→ What needs to be done
In the records below, find the line holding "BABY BARN OWL/SCIENTIST MEET" and the line holding "annoying customer - but". Set down both, with every line between them, exactly.

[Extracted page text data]
::::::::::

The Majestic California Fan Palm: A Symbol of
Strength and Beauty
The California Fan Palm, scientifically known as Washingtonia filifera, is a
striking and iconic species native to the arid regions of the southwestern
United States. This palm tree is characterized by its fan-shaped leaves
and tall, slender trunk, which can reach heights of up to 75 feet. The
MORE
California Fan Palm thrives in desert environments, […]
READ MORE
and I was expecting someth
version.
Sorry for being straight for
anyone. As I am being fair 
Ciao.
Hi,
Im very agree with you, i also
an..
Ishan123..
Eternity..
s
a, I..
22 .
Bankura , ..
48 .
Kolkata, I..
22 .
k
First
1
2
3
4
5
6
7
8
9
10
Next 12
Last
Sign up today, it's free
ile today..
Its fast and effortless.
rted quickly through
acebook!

::::::::::

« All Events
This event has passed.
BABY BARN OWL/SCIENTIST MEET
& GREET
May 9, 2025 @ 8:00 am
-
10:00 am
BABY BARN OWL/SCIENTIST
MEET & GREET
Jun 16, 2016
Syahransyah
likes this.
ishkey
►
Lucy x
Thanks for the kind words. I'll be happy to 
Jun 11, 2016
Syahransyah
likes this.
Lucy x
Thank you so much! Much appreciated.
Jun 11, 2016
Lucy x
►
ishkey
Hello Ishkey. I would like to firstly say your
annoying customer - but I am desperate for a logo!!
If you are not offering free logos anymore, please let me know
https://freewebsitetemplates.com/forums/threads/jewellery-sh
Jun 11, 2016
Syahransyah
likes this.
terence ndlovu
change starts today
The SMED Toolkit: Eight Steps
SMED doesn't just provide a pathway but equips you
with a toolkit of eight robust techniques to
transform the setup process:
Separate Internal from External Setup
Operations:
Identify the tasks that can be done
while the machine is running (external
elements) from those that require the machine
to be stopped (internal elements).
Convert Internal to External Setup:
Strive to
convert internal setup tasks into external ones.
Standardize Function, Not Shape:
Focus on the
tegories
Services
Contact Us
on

::::::::::

→ Solution
BABY BARN OWL/SCIENTIST MEET
& GREET
May 9, 2025 @ 8:00 am
-
10:00 am
BABY BARN OWL/SCIENTIST
MEET & GREET
Jun 16, 2016
Syahransyah
likes this.
ishkey
►
Lucy x
Thanks for the kind words. I'll be happy to 
Jun 11, 2016
Syahransyah
likes this.
Lucy x
Thank you so much! Much appreciated.
Jun 11, 2016
Lucy x
►
ishkey
Hello Ishkey. I would like to firstly say your
annoying customer - but I am desperate for a logo!!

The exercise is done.